Samest meeting 8.11.2016

Participants: Fran, Heiki, Heli, Jaak, Kadri, Trond


  • Estonian FST(s)
  • Estonian Oahpa
  • Võro Oahpa
  • MT and CG
  • Next meeting

Estonian FST(s)

Heiki's experimental FST is in experimental-langs/est.

yaml tests pass, meaning that the Filosoft lexicon has been successfully converted to cover simplex word inflection.

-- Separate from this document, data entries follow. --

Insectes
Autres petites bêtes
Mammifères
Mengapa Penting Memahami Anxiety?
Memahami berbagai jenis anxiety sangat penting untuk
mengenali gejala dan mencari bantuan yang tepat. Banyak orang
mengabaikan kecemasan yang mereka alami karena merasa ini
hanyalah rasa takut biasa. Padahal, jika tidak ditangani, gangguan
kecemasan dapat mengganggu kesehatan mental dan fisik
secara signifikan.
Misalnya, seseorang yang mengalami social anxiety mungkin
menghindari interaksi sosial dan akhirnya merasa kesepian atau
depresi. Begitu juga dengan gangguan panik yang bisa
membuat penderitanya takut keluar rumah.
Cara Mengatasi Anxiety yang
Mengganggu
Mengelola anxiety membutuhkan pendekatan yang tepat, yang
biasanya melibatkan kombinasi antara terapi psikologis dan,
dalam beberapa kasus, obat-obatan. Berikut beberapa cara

still missing: derivation, compounding, and massive tests on real corpora

however: today I did svn up, and the documentation stuff does not generate (but fst-s do).

Parallel forms

echo 'siile' | hfst-lookup analyser-gt-desc.hfstol 
> siile        siil+N+Pl+Par        0,000000

$ echo 'siilisid' | hfst-lookup analyser-gt-desc.hfstol 
> siilisid        siil+N+Pl+Par+Use/Rare        0,000000

The tags are described in root.lexc as follows:

! paralleelvormide erinevat kasutussagedust iseloomustavad
! usage info for parallel forms (either correct according to the norm, or incorrect)

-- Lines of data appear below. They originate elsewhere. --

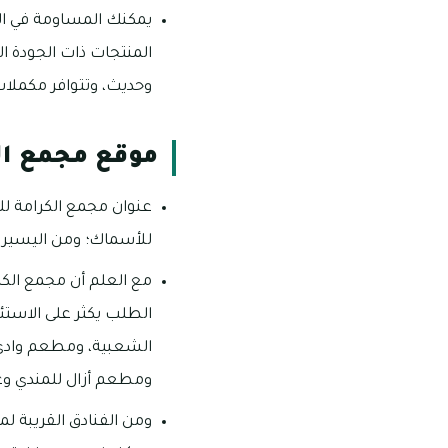
يمكنك المساومة في ال
المنتجات ذات الجودة ا
وحديث، وتتوافر مكملات
موقع مجمع ال
للأسماك؛ ومن اليسير 
مع العلم أن مجمع الكرا
الطلب يكثر على الاستئ
الشعبية، ومطعم وادي
ومطعم أزال للمندي وغ
ومن الفنادق القريبة ل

+Use/Rare       ! norm, but rare: puusid:puu+Pl+Par+Use/Rare
+Use/Hyp        ! norm, but so rare that norm is probaly wrong: tiivasse:tiib+Sg+Ill+Use/Hyp
+Use/NotNorm    ! not norm, but sometimes used: pöidlates:pöial+Pl+Ine+Use/NotNorm
+Use/CommonNotNorm ! not norm, and used more than norm: peeneid:peen+Pl+Par+Use/CommonNotNorm

Use/Hyp is used in continuation lexicons


+Sg+Ill%+Use%/Hyp:i%{WF%}%+sse GI ;    ! Fiatisse

+Sg+Ill%+Use%/Hyp:%{W%}%+sse GI ;          ! kotisse

To find out how many wordforms contain this /Hyp in the lexicon:

echo '$["+Use/Hyp"]' | hfst-regexp2fst |  hfst-compose -F -2 src/generator-gt-desc.hfst | hfst-fst2strings  | wc -l

tf-hsl-m0016:est ttr000$ cat ~/big/langs/est/corp/vaalit2012.txt|preprocess |wc -l
tf-hsl-m0016:est ttr000$ cat ~/big/langs/est/corp/vaalit2012.txt|preprocess |lookup -q src/analyser-gt-desc.xfst|grep '?'|wc -l

How to do compounding?

Suggestion from Trond:

What tools are in our toolbox? ... and are these Filosoft questions as well?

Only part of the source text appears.